# Etherwave Tuning help.

Posted: 8/1/2020 5:47:30 PM

Joined: 8/1/2020

Oh it sounds so beautiful!!

My ultimate dream is to either restore or replicate the 1929
Rca tube theremin. But I need more knowledge before I'd ever touch a real 1929 rca. That is one I'd be deathly afraid to damage.

I just replaced the choke so finger crossed.
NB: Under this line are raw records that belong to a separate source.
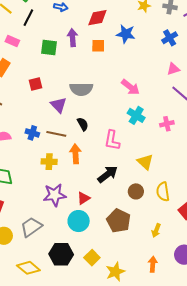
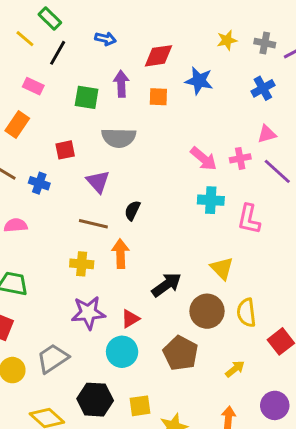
gray semicircle: (81, 89) -> (119, 138), moved
cyan cross: (136, 115) -> (211, 200), turned -30
black semicircle: (83, 124) -> (132, 211), turned -128
pink cross: (167, 124) -> (240, 158), moved
blue cross: (32, 133) -> (39, 183), moved
pink L-shape: (112, 140) -> (249, 219), moved
brown circle: (136, 191) -> (207, 311), size x1.5
yellow arrow: (156, 230) -> (235, 369), turned -152
yellow square: (92, 258) -> (140, 406), turned 35

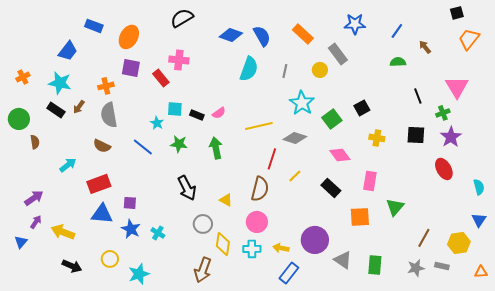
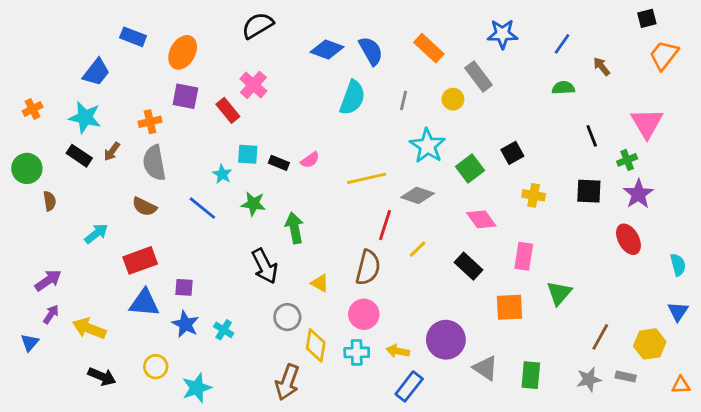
pink cross: (179, 60) -> (253, 85), turned 36
green arrow: (216, 148) -> (294, 228), moved

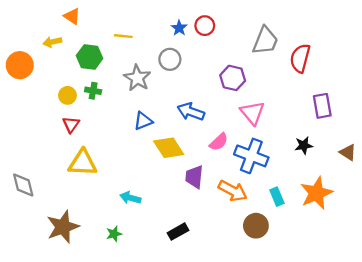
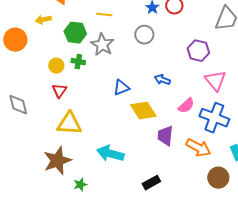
gray star: (137, 78) -> (102, 45), moved
blue arrow: (191, 112) -> (162, 80), size x0.7
gray diamond: (23, 185) -> (18, 105), moved
cyan arrow: (130, 198) -> (110, 154), size x1.5
brown star: (63, 227) -> (57, 161), moved
green star: (114, 234) -> (80, 185), moved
Switching it on now

Posted: 8/1/2020 6:03:44 PM

Joined: 8/1/2020

OOk Im soooo happy!!!
Replaced the choke and after the tuning took about 30 seconds and walla good as new

Posted: 8/1/2020 6:04:35 PM

Joined: 8/1/2020

Dewster  you are a genius 👏

Posted: 8/2/2020 2:06:28 AM

From: Northern NJ, USA

Joined: 2/17/2012

"Replaced the choke and after the tuning took about 30 seconds and walla good as new"  - Djmaximus

Yay!  Those things can be kinda fragile.

There's basically one trick to getting somewhat better analog linearity.  Theremin figured it out literally a century ago, and Bob M. incorporated it in the EW (though the Big Briar versions aren't as refined as his later offerings).  You don't have to go the tube route to net any of the magic of the C field, IMO.
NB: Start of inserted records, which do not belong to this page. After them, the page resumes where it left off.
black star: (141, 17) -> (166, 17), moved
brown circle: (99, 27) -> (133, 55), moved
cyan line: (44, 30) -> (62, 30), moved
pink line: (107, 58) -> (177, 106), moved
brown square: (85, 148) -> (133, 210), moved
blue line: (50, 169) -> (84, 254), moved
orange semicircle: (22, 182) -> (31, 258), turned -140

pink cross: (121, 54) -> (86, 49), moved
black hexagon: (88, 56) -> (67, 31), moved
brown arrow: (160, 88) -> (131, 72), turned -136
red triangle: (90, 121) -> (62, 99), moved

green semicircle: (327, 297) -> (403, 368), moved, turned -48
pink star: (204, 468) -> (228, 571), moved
Posted: 8/2/2020 12:08:44 PM

From: Berlin Germany

Joined: 4/27/2016

Linearity of heterodyning theremins is one of the most overinterpreted technical parameter concerning theremins. Let me explain it a bit why.

Because of the small distance-variable hand capacitance you have an approximately linear curve between the hand capacitance versus the frequency change of the LC pitch oscillator. But this is not the linearity of the audio octaves: the doubling of frequency within an equal distance gap. The hand capacitance itself follows a formula that is different using a rod (1/distance weigthed with 1/natural logarithmus of distance to rod-radius ratio) or a plate (1/distance). Based on this is in the very near of the antenna and also near the nulling point no linearity to expect, physics says.

The collaboration of your hand geometrie, body mass, earth grounding, moving path of the hand, pitch frequency, choose of nulling point and the geometrie of the antenna and coupling to the oscillator have to make the octave behavior linear.

I obtained that most thereministi use a slight bow to the rod antenna, that is good for playing and gets more octaves linear. This right moving path depends on your finger geometry, your own mass and body dimensions (water content).

Important is: geometry of the rod should be not too thin. A thin receiver telescope rod antenna is definitly not usable, if linearity does play a roll. For more basics inclusive the "linearization coil" debate visit my thread basic experiments.

Nice to read that you want to build a theremin. Welcome to the club!